Alex Energy and Fola Coal are both accused of polluting the water in tributaries of Twentymile Creek with harmful chemicals such as sulfate, while Kentucky-based Consol is accused of releasing illegal quantities of selenium in the nearby streams from its Peg Fork mine.

Environmental groups Sierra Club, West Virginia Highlands Conservancy and Ohio Valley Environmental Coalition have filed federal cases against each of the three companies, reported San Fransisco Chronicle.

The federal Environmental Protection Agency (EPA) is, however, mulling over increasing the threshold quantity of selenium in lakes and streams that could render the group’s actions nullified.

A bill currently in the state legislature is also on similar lines as well as making the West Virginia Department of Environmental Protection (WVDEP) liable to conduct study to determine acceptable quantities of selenium.

West Virginia Sierra Club chapter chairman Joe Sconyers remarked, "Rather than forcing the mining companies to clean up the impaired streams, WVDEP is trying to redefine the meaning of impairment administratively so that it no longer exists while the EPA is taking a ‘cross your fingers and hope’ approach to mining pollution.
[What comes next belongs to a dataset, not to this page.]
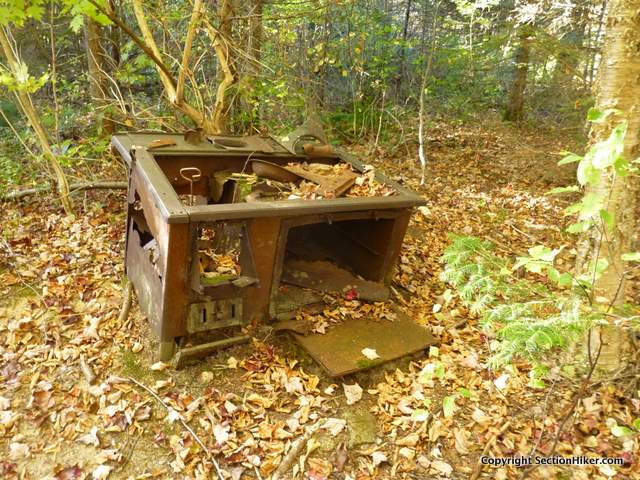 Locate an element on the screen. handle is located at coordinates (198, 176).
"So groups like ours have to do WVDEP’s job. We can’t allow these companies to keep poisoning our streams," added Sconyers.

ConsolEnergy spokesperson Lynn Seay sought to stay clear of the impending legal proceedings, instead he said, "CONSOL Energy strives to be a good corporate citizen in the communities where we operate, and as such, we strive to comply with all of our regulatory, contractual and other legal obligations."